SPEARFISH — When Phil and Stephanie Rebsom announced in March that they planned to retire as owner/operators of the Sears Hometown store in Spearfish, it seemed possible that the appliance and home supply store would need to find a new home to continue serving the Black Hills. But thanks to a creative agreement between building owner Mark Kazmer and Sears Hometown corporate offices, it looks like the store is here to stay.
“It was never totally planned for being shut down,” Kazmer explained. “Sears was always trying to find a new owner/operator for it.”
Kazmer said that when the Rebsoms decided to retire from the business, it left a management gap, which would need to be filled if they wanted the Hometown store to remain in Spearfish.
“All along, Sears was very adamant that Spearfish was an important market to them and it’s expensive for any retail operation to move, so their hopes were always to stay in that location,” he said.
“If we have the opportunity to stay in the market, we want to,” added Robert Sanstra, manager of real estate contracts and new stores for Hometown stores. “Typically, we would bridge the gap with a month-to-month occupancy agreement that we utilize while we actively identify and approve a local individual to take over the business.”
But with competition for business heavy in the area, Sanstra said the company broke with tradition and agreed to sign a three-year contract with Kazmer to secure the prime location with the option to transfer the lease once a new owner/operator is found.
“If it wasn’t a viable business opportunity, we wouldn’t be there,” he said. “This is definitely a one-off situation and it took some creativity from both sides to continue, but we don’t want to leave a market if we don’t have to.”
Sanstra explained that Hometown Stores are their own entity, which leases the Sears brand name, so it’s important that their stores be managed and operated by local individuals to provide the best service for each unique community.
“The business is designed for an owner/operator to be, obviously, local,” he said. “We want somebody to be involved with the day-in, day-out operations.
Sanstra said Sears Hometown Store branches operate as a dealer program so there’s no franchising fees charged to the owner.
“Once we approve an owner candidate, they go through a full background and credit check; they don’t have to have any overhead for merchandise inventory, we provide it all, and we pay them a commission based on what they sell,” he said.
Sanstra said that new owners typically pay around $15,000 up front for any fixtures and equipment the previous owners had in the building.
Until a new owner/operator is identified, Sanstra said they typically work with a transition store manager, who floats from store to store to keep things running.

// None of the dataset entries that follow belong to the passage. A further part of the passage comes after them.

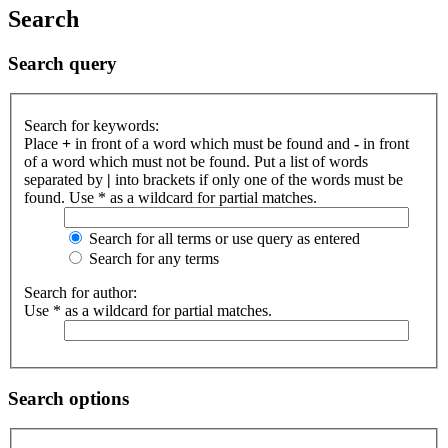
Search
Search query
Search for keywords:
Place
+
in front of a word which must be found and
-
in front
of a word which must not be found. Put a list of words
separated by
|
into brackets if only one of the words must be
found. Use * as a wildcard for partial matches.
Search for all terms or use query as entered
Search for any terms
Search for author:
Use * as a wildcard for partial matches.
Search options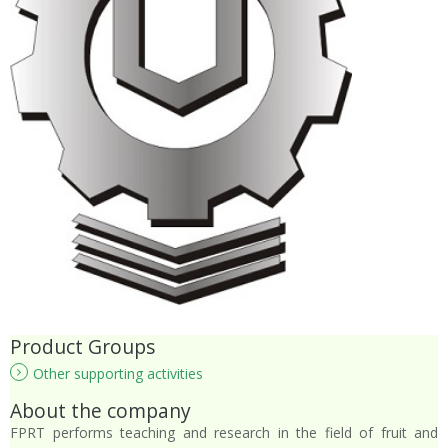
Product Groups
Other supporting activities
About the company
FPRT performs teaching and research in the field of fruit and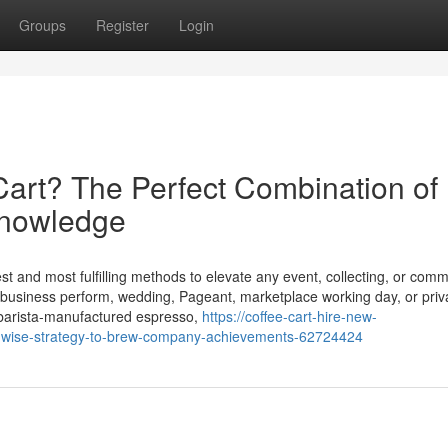
Groups
Register
Login
art? The Perfect Combination of
Knowledge
st and most fulfilling methods to elevate any event, collecting, or comm
 business perform, wedding, Pageant, marketplace working day, or priv
n, barista-manufactured espresso,
https://coffee-cart-hire-new-
-wise-strategy-to-brew-company-achievements-62724424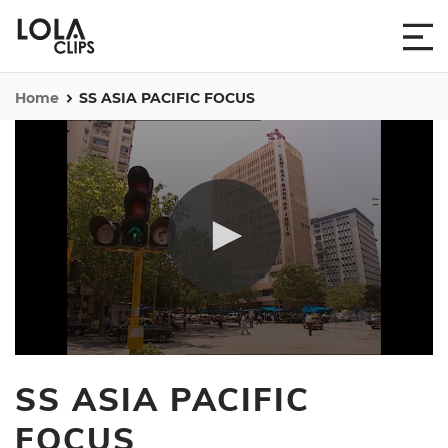
Home
SS ASIA PACIFIC FOCUS
0
seconds
SS ASIA PACIFIC
of
50
minutes,
FOCUS
12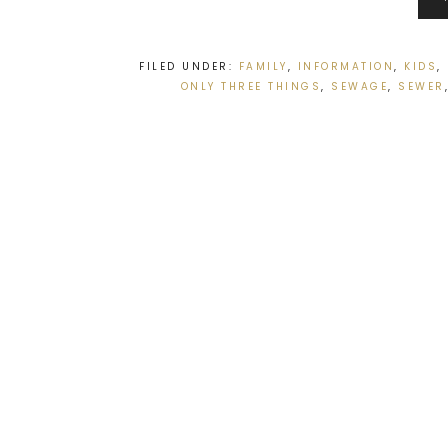
FILED UNDER:
FAMILY
,
INFORMATION
,
KIDS
,
ONLY THREE THINGS
,
SEWAGE
,
SEWER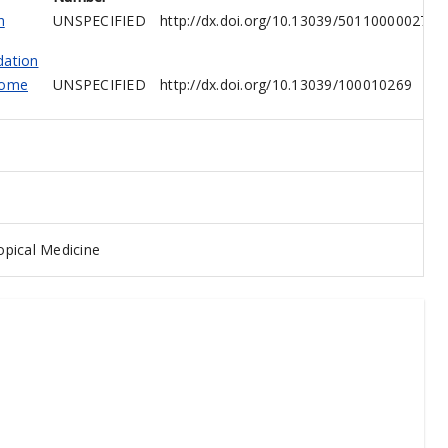
h
UNSPECIFIED
http://dx.doi.org/10.13039/501100000274
dation
come
UNSPECIFIED
http://dx.doi.org/10.13039/100010269
pical Medicine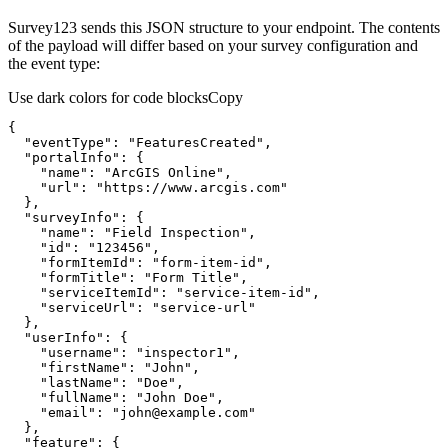
Survey123 sends this JSON structure to your endpoint. The contents
of the payload will differ based on your survey configuration and
the event type:
Use dark colors for code blocks
Copy
"eventType"
: 
"FeaturesCreated"
"portalInfo"
"name"
: 
"ArcGIS Online"
"url"
: 
"https://www.arcgis.com"
"surveyInfo"
"name"
: 
"Field Inspection"
"id"
: 
"123456"
"formItemId"
: 
"form-item-id"
"formTitle"
: 
"Form Title"
"serviceItemId"
: 
"service-item-id"
"serviceUrl"
: 
"service-url"
"userInfo"
"username"
: 
"inspector1"
"firstName"
: 
"John"
"lastName"
: 
"Doe"
"fullName"
: 
"John Doe"
"email"
: 
"john@example.com"
"feature"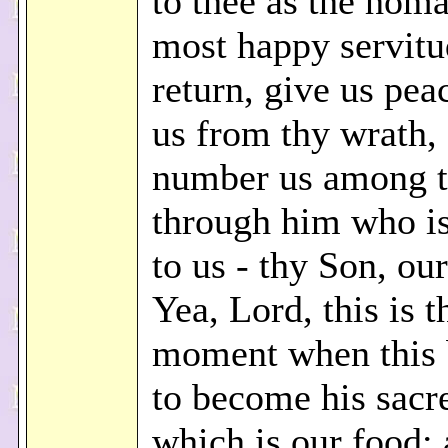
to thee as the homa
most happy servitu
return, give us pea
us from thy wrath,
number us among th
through him who i
to us - thy Son, our
Yea, Lord, this is t
moment when this 
to become his sacr
which is our food; 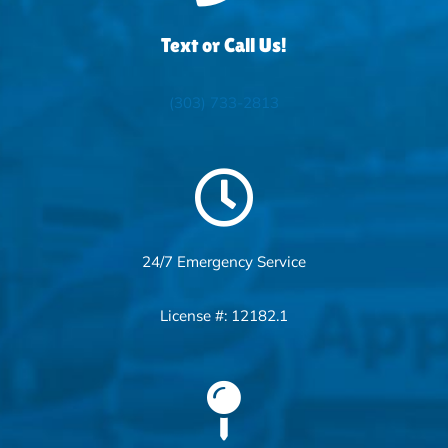
Text or Call Us!
(303) 733-2813
24/7 Emergency Service
License #: 12182.1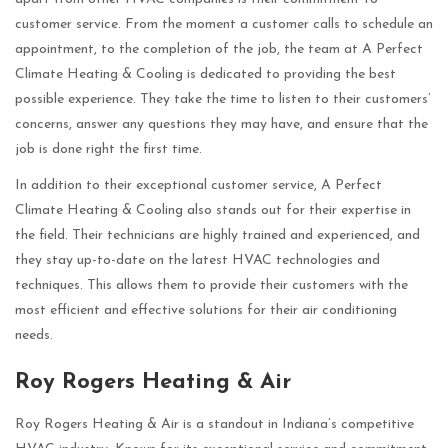
customer service. From the moment a customer calls to schedule an
appointment, to the completion of the job, the team at A Perfect
Climate Heating & Cooling is dedicated to providing the best
possible experience. They take the time to listen to their customers’
concerns, answer any questions they may have, and ensure that the
job is done right the first time.
In addition to their exceptional customer service, A Perfect
Climate Heating & Cooling also stands out for their expertise in
the field. Their technicians are highly trained and experienced, and
they stay up-to-date on the latest HVAC technologies and
techniques. This allows them to provide their customers with the
most efficient and effective solutions for their air conditioning
needs.
Roy Rogers Heating & Air
Roy Rogers Heating & Air is a standout in Indiana’s competitive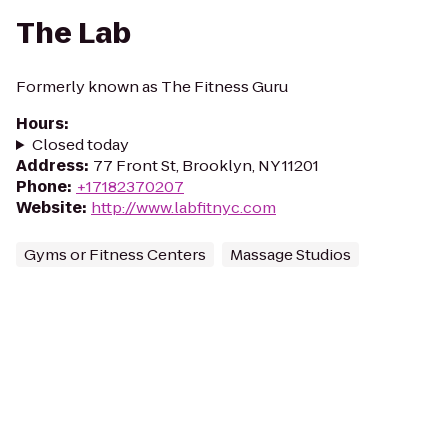
The Lab
Formerly known as The Fitness Guru
Hours
:
Closed today
Address
:
77 Front St, Brooklyn, NY 11201
Phone
:
+17182370207
Website
:
http://www.labfitnyc.com
Gyms or Fitness Centers
Massage Studios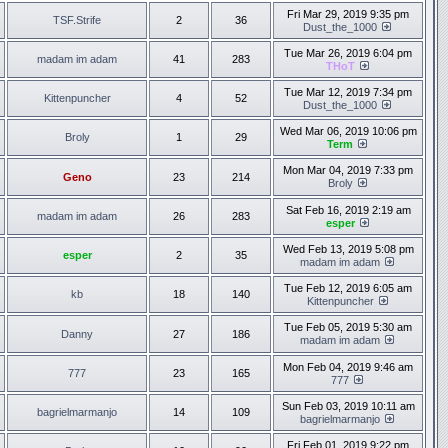
Fri Mar 29, 2019 9:35 pm
TSF.Strife
2
36
Dust_the_1000
Tue Mar 26, 2019 6:04 pm
madam im adam
41
283
THoT
Tue Mar 12, 2019 7:34 pm
Kittenpuncher
4
52
Dust_the_1000
Wed Mar 06, 2019 10:06 pm
Broly
1
29
Term
Mon Mar 04, 2019 7:33 pm
Geno
23
214
Broly
Sat Feb 16, 2019 2:19 am
madam im adam
26
283
esper
Wed Feb 13, 2019 5:08 pm
esper
2
35
madam im adam
Tue Feb 12, 2019 6:05 am
kb
18
140
Kittenpuncher
Tue Feb 05, 2019 5:30 am
Danny
27
186
madam im adam
Mon Feb 04, 2019 9:46 am
777
23
165
777
Sun Feb 03, 2019 10:11 am
bagrielmarmanjo
14
109
bagrielmarmanjo
Fri Feb 01, 2019 9:22 pm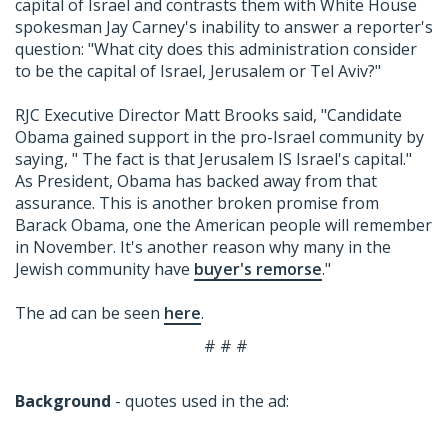
capital of Israel and contrasts them with White House
spokesman Jay Carney's inability to answer a reporter's
question: "What city does this administration consider
to be the capital of Israel, Jerusalem or Tel Aviv?"
RJC Executive Director Matt Brooks said, "Candidate
Obama gained support in the pro-Israel community by
saying, " The fact is that Jerusalem IS Israel's capital."
As President, Obama has backed away from that
assurance. This is another broken promise from
Barack Obama, one the American people will remember
in November. It's another reason why many in the
Jewish community have
buyer's remorse
."
The ad can be seen
here
.
# # #
Background
- quotes used in the ad: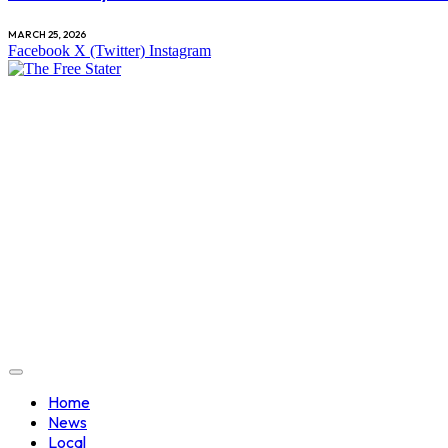
MARCH 25, 2026
Facebook
X (Twitter)
Instagram
Home
News
Local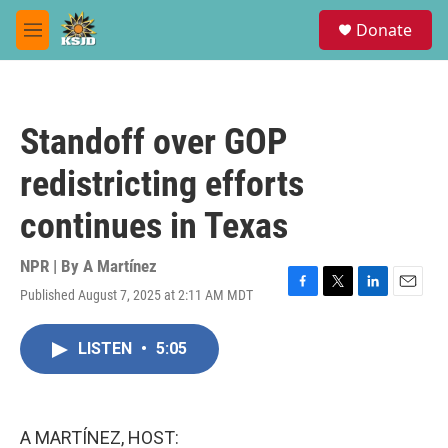
Skip to main content
S
Donate
e
M
a
e
r
n
c
u
h
Standoff over GOP
u
e
redistricting efforts
r
y
continues in Texas
NPR | By
A Martínez
Published August 7, 2025 at 2:11 AM MDT
F
T
L
E
a
w
i
m
c
i
n
a
LISTEN
•
5:05
e
t
k
i
b
t
e
l
o
e
d
o
r
I
k
n
A MARTÍNEZ, HOST: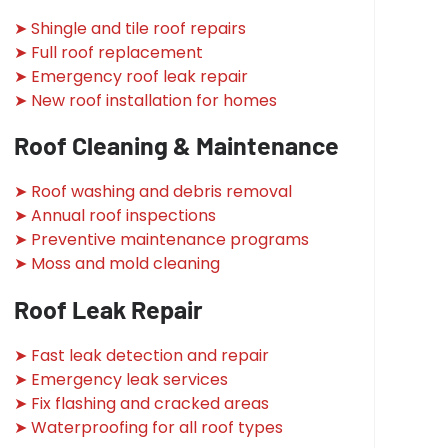
➤ Shingle and tile roof repairs
➤ Full roof replacement
➤ Emergency roof leak repair
➤ New roof installation for homes
Roof Cleaning & Maintenance
➤ Roof washing and debris removal
➤ Annual roof inspections
➤ Preventive maintenance programs
➤ Moss and mold cleaning
Roof Leak Repair
➤ Fast leak detection and repair
➤ Emergency leak services
➤ Fix flashing and cracked areas
➤ Waterproofing for all roof types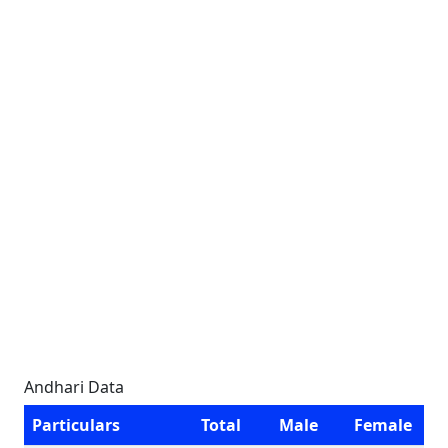
Andhari Data
Particulars
Total
Male
Female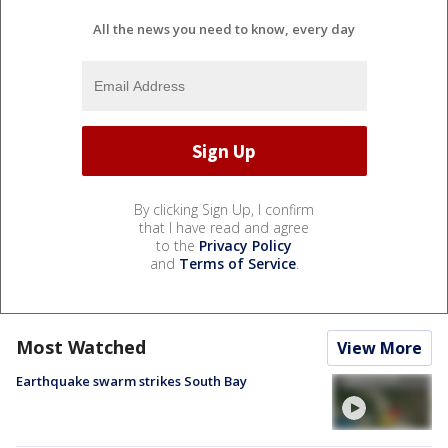
All the news you need to know, every day
By clicking Sign Up, I confirm
that I have read and agree
to the
Privacy Policy
and
Terms of Service
.
Most Watched
View More
Earthquake swarm strikes South Bay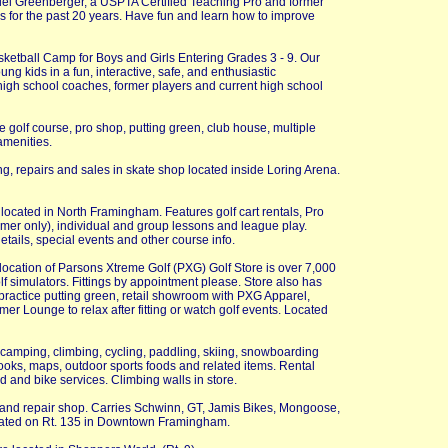
iel Greenberger, a USPTA Certified Teaching Pro and former
s for the past 20 years. Have fun and learn how to improve
etball Camp for Boys and Girls Entering Grades 3 - 9. Our
ung kids in a fun, interactive, safe, and enthusiastic
high school coaches, former players and current high school
e golf course, pro shop, putting green, club house, multiple
amenities.
g, repairs and sales in skate shop located inside Loring Arena.
 located in North Framingham. Features golf cart rentals, Pro
er only), individual and group lessons and league play.
tails, special events and other course info.
cation of Parsons Xtreme Golf (PXG) Golf Store is over 7,000
 golf simulators. Fittings by appointment please. Store also has
sf practice putting green, retail showroom with PXG Apparel,
er Lounge to relax after fitting or watch golf events. Located
ng camping, climbing, cycling, paddling, skiing, snowboarding
books, maps, outdoor sports foods and related items. Rental
d and bike services. Climbing walls in store.
s and repair shop. Carries Schwinn, GT, Jamis Bikes, Mongoose,
cated on Rt. 135 in Downtown Framingham.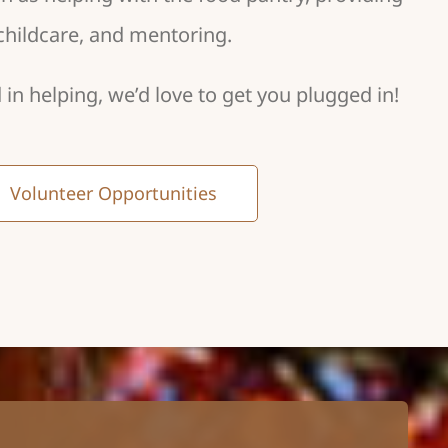
childcare, and mentoring.
d in helping, we’d love to get you plugged in!
Volunteer Opportunities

Any current employees of the store would then be interviewed and considered to remain, or, if additional staff is needed, the transition manager would conduct interviews and hire to fill positions. Once a new owner/operator is found, they may keep the staff on hand, or bring in their own personnel.
Sanstra said Sears Hometown stores are on a path to open between 150 – 200 new stores across the country over the next two years.
“Unfortunately, a lot of people still don’t associate Hometown with being locally owned and operated, … but we’re trying to change that perspective, and over the course of the next two years, I think we’re going to be able to do that.”